Even for Biden, the consummate operator in Washington, it would be a challenge to get a massive health bill passed. Democrats will have to make big decisions, starting with the Senate passing a law. Should they use budget reconciliation with the associated constraints on spending? Should they eliminate the filibuster and pass every bill they submit by a bare majority? These will be delicate discussions.

Then comes politics. Some Democratic advisors I've spoken to believe that the smart move, assuming the party enjoys a full campaign, is to keep up the pressure on the Republicans. Democrats could pass laws they believe will be overwhelmingly popular with the public and Republicans dare to oppose it. That would be an argument that health care is a little more reluctant. Instead of trying to establish a public option that the health industry strongly opposes and that will spend millions rejecting public opinion, the Democrats could instead expand the existing Obamacare subsidies to private insurance.

But progressives, especially those with an enlarged House majority, will push for more – at least a public option, if Biden specifically supports it. And considering how much health policy has changed in the years since Obamacare's death, Democrats could actually create a public option without risking voter backlash by going that route.

More Americans are in favor of the ACA (49 percent in the Kaiser Family Foundation's September tracking poll) than disapproving of it (42 percent). Earlier this year, nearly 70 percent of Americans said they supported the creation of a public health insurance option to compete with private plans.

Even the center-left candidates whom the Democrats trust to win competitive Senate races and a new majority now say they are on board with the public option 10 years after what was then Sen. Joe Lieberman threatened to block Obama's health care reform bill if the public option was not removed.

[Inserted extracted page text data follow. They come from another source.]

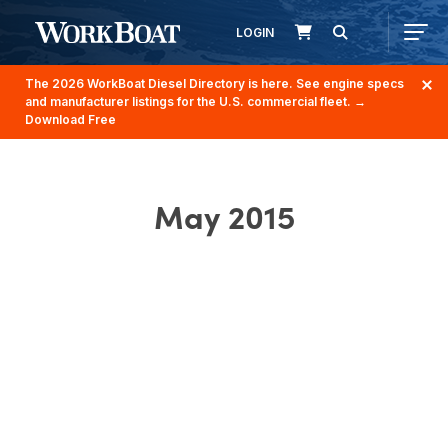
LOGIN
The 2026 WorkBoat Diesel Directory is here. See engine specs
and manufacturer listings for the U.S. commercial fleet.
→
Download Free
May 2015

"I think we should let Americans stay on their private insurance if they want," said Barbara Bollier, a Democratic Senate candidate in Kansas, on a questionnaire Vox had sent out to campaigns. "But they should also have an affordable public option to shop into if they are either not happy with their plans or have no coverage."

Biden could use this dynamic to urge Democrats to pass a public option next year. He suggests that the 2 million people currently uninsured because their state hasn't expanded Medicaid through Obamacare be automatically enrolled in the new public plan for free. Up to 12 million people who are currently insured through their work could find the public option as a cheaper alternative, according to estimates by the Kaiser Family Foundation. Biden also wants to widen the premium tax subsidies so that they pay for a more generous plan and more people qualify for them. Individuals who are not currently eligible for this government support could cut their monthly premium by half or more.

The Kaiser Family Foundation table below compares what percentage of their income a person who earns too much money to qualify for Obamacare's grants pays for status quo health insurance versus what they get under Biden's Plan would pay.

Kaiser Family Foundation

The Biden campaign estimates that 97 percent of Americans would have health insurance under their plan. Modeling a program very similar to that proposed by Biden, the Urban Institute determined that all U.S. citizens legally present would have coverage. About 6.6 unauthorized immigrants would remain uninsured.

The CBO estimates that about 20 percent of the 30 million uninsured Americans are illegally present, which means Biden's plan would cover up to 24 million currently uninsured people if Urban’s projections are correct.

In the most pessimistic post-election scenario, 20 million people could lose their insurance. In another more optimistic reality, it could benefit more than 20 million people. The difference would be who sits in the White House on January 20, 2021.